TASK PROMPT: From the first line to the last, print the records exactly, leaving out the pictures.

Page images and extracted text:
==================================================
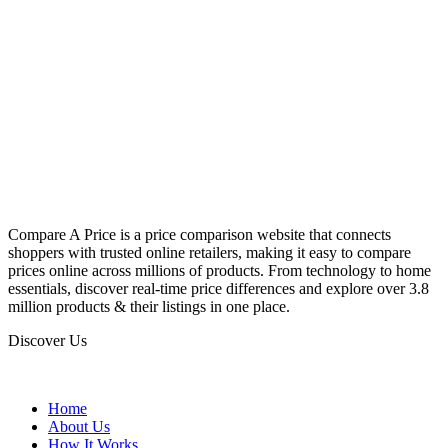
Compare A Price is a price comparison website that connects
shoppers with trusted online retailers, making it easy to compare
prices online across millions of products. From technology to home
essentials, discover real-time price differences and explore over 3.8
million products & their listings in one place.
Discover Us
Home
About Us
How It Works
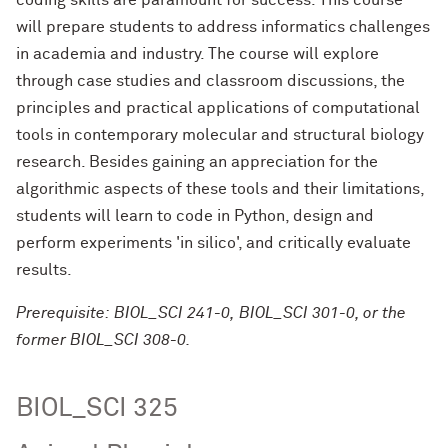
coding skills are paramount for success. This course
will prepare students to address informatics challenges
in academia and industry. The course will explore
through case studies and classroom discussions, the
principles and practical applications of computational
tools in contemporary molecular and structural biology
research. Besides gaining an appreciation for the
algorithmic aspects of these tools and their limitations,
students will learn to code in Python, design and
perform experiments 'in silico', and critically evaluate
results.
Prerequisite: BIOL_SCI 241-0, BIOL_SCI 301-0, or the
former BIOL_SCI 308-0.
BIOL_SCI 325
==================================================
TASK OUTPUT:
Compare A Price is a price comparison website that connects
shoppers with trusted online retailers, making it easy to compare
prices online across millions of products. From technology to home
essentials, discover real-time price differences and explore over 3.8
million products & their listings in one place.
Discover Us
Home
About Us
How It Works
coding skills are paramount for success. This course
will prepare students to address informatics challenges
in academia and industry. The course will explore
through case studies and classroom discussions, the
principles and practical applications of computational
tools in contemporary molecular and structural biology
research. Besides gaining an appreciation for the
algorithmic aspects of these tools and their limitations,
students will learn to code in Python, design and
perform experiments 'in silico', and critically evaluate
results.
Prerequisite: BIOL_SCI 241-0, BIOL_SCI 301-0, or the
former BIOL_SCI 308-0.
BIOL_SCI 325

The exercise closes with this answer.